> _PROBLEM REQUIREMENTS_
Transcribe the lines of the records starting with the one that has "Решетка вентиляционная" in it and ending with the last, and transcribe nothing else.
BEGIN DATA
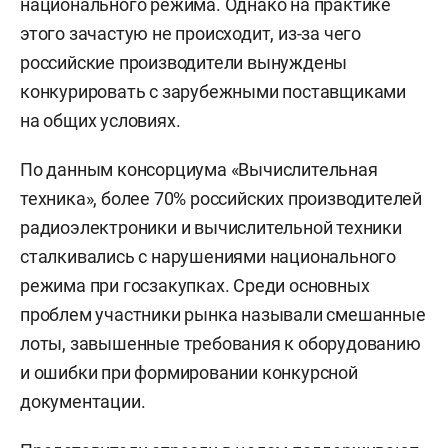
национального режима. Однако на практике
этого зачастую не происходит, из-за чего
российские производители вынуждены
конкурировать с зарубежными поставщиками
на общих условиях.
По данным консорциума «Вычислительная
техника», более 70% российских производителей
радиоэлектроники и вычислительной техники
сталкивались с нарушениями национального
режима при госзакупках. Среди основных
проблем участники рынка называли смешанные
лоты, завышенные требования к оборудованию
и ошибки при формировании конкурсной
документации.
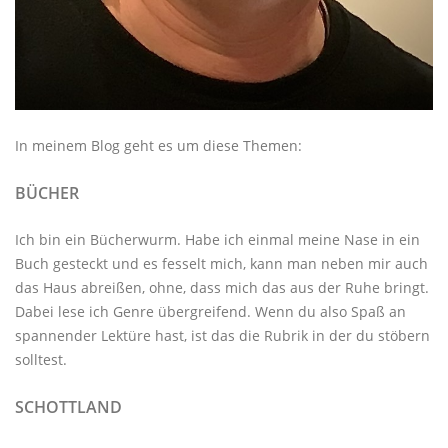
In meinem Blog geht es um diese Themen:
BÜCHER
Ich bin ein Bücherwurm. Habe ich einmal meine Nase in ein
Buch gesteckt und es fesselt mich, kann man neben mir auch
das Haus abreißen, ohne, dass mich das aus der Ruhe bringt.
Dabei lese ich Genre übergreifend. Wenn du also Spaß an
spannender Lektüre hast, ist das die Rubrik in der du stöbern
solltest.
SCHOTTLAND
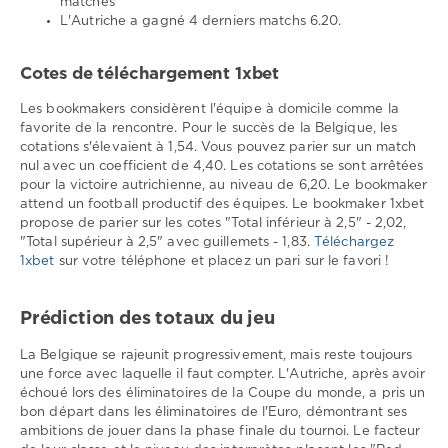
matches
L'Autriche a gagné 4 derniers matchs 6.20.
Cotes de téléchargement 1xbet
Les bookmakers considèrent l'équipe à domicile comme la
favorite de la rencontre. Pour le succès de la Belgique, les
cotations s'élevaient à 1,54. Vous pouvez parier sur un match
nul avec un coefficient de 4,40. Les cotations se sont arrêtées
pour la victoire autrichienne, au niveau de 6,20. Le bookmaker
attend un football productif des équipes. Le bookmaker 1xbet
propose de parier sur les cotes "Total inférieur à 2,5" - 2,02,
"Total supérieur à 2,5" avec guillemets - 1,83.
Téléchargez
1xbet
sur votre téléphone et placez un pari sur le favori !
Prédiction des totaux du jeu
La Belgique se rajeunit progressivement, mais reste toujours
une force avec laquelle il faut compter. L'Autriche, après avoir
échoué lors des éliminatoires de la Coupe du monde, a pris un
bon départ dans les éliminatoires de l'Euro, démontrant ses
ambitions de jouer dans la phase finale du tournoi. Le facteur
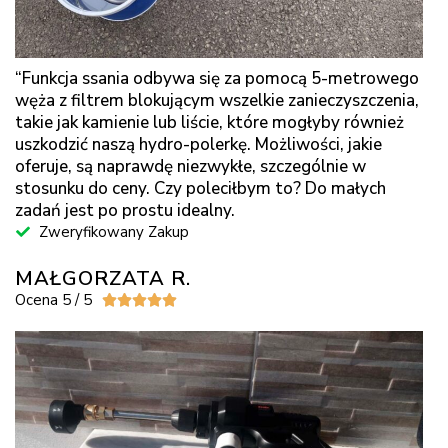
“Funkcja ssania odbywa się za pomocą 5-metrowego
węża z filtrem blokującym wszelkie zanieczyszczenia,
takie jak kamienie lub liście, które mogłyby również
uszkodzić naszą hydro-polerkę. Możliwości, jakie
oferuje, są naprawdę niezwykłe, szczególnie w
stosunku do ceny. Czy poleciłbym to? Do małych
zadań jest po prostu idealny.
Zweryfikowany Zakup
MAŁGORZATA R.
Ocena 5 / 5





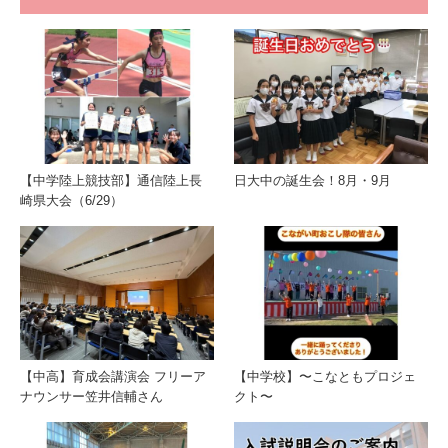
【中学陸上競技部】通信陸上長
日大中の誕生会！8月・9月
崎県大会（6/29）
【中高】育成会講演会 フリーア
【中学校】〜こなともプロジェ
ナウンサー笠井信輔さん
クト〜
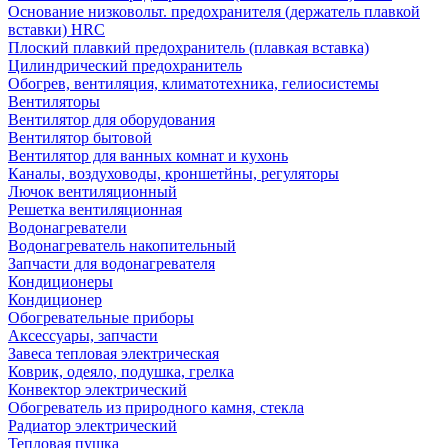
Основание низковольт. предохранителя (держатель плавкой
вставки) HRC
Плоский плавкий предохранитель (плавкая вставка)
Цилиндрический предохранитель
Обогрев, вентиляция, климатотехника, гелиосистемы
Вентиляторы
Вентилятор для оборудования
Вентилятор бытовой
Вентилятор для ванных комнат и кухонь
Каналы, воздуховоды, кроншетйны, регуляторы
Лючок вентиляционный
Решетка вентиляционная
Водонагреватели
Водонагреватель накопительный
Запчасти для водонагревателя
Кондиционеры
Кондиционер
Обогревательные приборы
Аксессуары, запчасти
Завеса тепловая электрическая
Коврик, одеяло, подушка, грелка
Конвектор электрический
Обогреватель из природного камня, стекла
Радиатор электрический
Тепловая пушка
END DATA
> _RESULT OF THIS TASK_
Решетка вентиляционная
Водонагреватели
Водонагреватель накопительный
Запчасти для водонагревателя
Кондиционеры
Кондиционер
Обогревательные приборы
Аксессуары, запчасти
Завеса тепловая электрическая
Коврик, одеяло, подушка, грелка
Конвектор электрический
Обогреватель из природного камня, стекла
Радиатор электрический
Тепловая пушка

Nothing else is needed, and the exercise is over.